Frequently Asked Questions

Operation and Management

Q: Is there a visitor center or other NPS contact station(s) at any of the fort sites managed by the NPS?
A: No. For questions, brochures, and literature, please contact us.

Q:Is there is a fee to visit any of the CWDW sites?
A: There is no fee.

Q: What are the hours of operation?
A:The forts and related trails are open 7 days a week from dawn to dusk.All of the areas are closed at dark, unless otherwise noted.

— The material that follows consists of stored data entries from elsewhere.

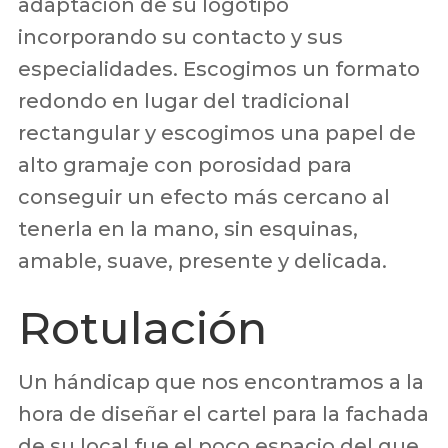
adaptación de su logotipo
incorporando su contacto y sus
especialidades. Escogimos un formato
redondo en lugar del tradicional
rectangular y escogimos una papel de
alto gramaje con porosidad para
conseguir un efecto más cercano al
tenerla en la mano, sin esquinas,
amable, suave, presente y delicada.
Rotulación
Un hándicap que nos encontramos a la
hora de diseñar el cartel para la fachada
de su local fue el poco espacio del que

Q: Is Fort Stevens reconstructed?
A: Fort Stevens, which came under fire during the Civil War on July 11-12, 1864 was reconstructed to appear as it did in 1864 by the Civilian Conservation Corps (CCC) in 1936. The NPS acquired Fort Stevens and many of the CWDW sites in 1933.

Q:Where is the Battleground National Cemetery located and what is its significance?
A: The Battleground National Cemetery is located at 6625 Georgia Avenue, NW Washington, DC 20012.The cemetery is located just a half mile north of Fort Stevens.The cemetery is the final resting place of 41 Union soldiers who died during the Battle of Fort Stevens (July 11-12, 1864) and were later interred on the dedicated grounds—just days after the war.

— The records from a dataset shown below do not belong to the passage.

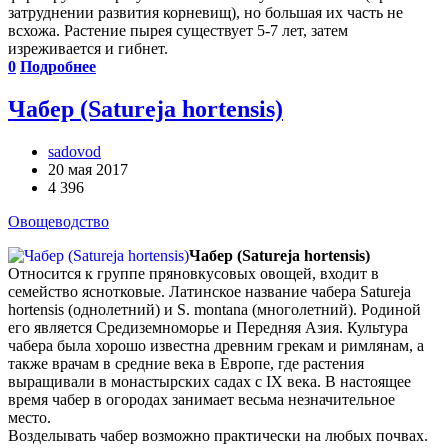
затруднении развития корневищ), но большая их часть не
всхожа. Растение пырея существует 5-7 лет, затем
изреживается и гибнет.
0
Подробнее
Чабер (Satureja hortensis)
sadovod
20 мая 2017
4 396
Овощеводство
Чабер (Satureja hortensis)
Относится к группе пряновкусовых овощей, входит в
семейство яснотковые. Латинское название чабера Satureja
hortensis (однолетний) и S. montana (многолетний). Родиной
его является Средиземноморье и Передняя Азия. Культура
чабера была хорошо известна древним грекам и римлянам, а
также врачам в средние века в Европе, где растения
выращивали в монастырских садах с IX века. В настоящее
время чабер в огородах занимает весьма незначительное
место.
Возделывать чабер возможно практически на любых почвах.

The last interment took place in 1936. Mr. Edward R. Campbell was the last veteran of the battle, from the second Vermont infantry. The lodge (building) which once housed the cemetery's caretaker serves as the administrative office for the CWDW staff.The building is not open to the public but if available, the staff are always happy to welcome and share information including related literature about the CWDW.

Q: Are Fort Marcy and Fort Foote managed by the NPS although they are located in Virginia and Maryland respectively?
A: Yes, both Fort Marcy, located on the George Washington Memorial Parkway in McLean, Va. and Fort Foote, located on Fort Foote Road in Fort Washington, Md. are managed by the NPS and are sites of the CWDW.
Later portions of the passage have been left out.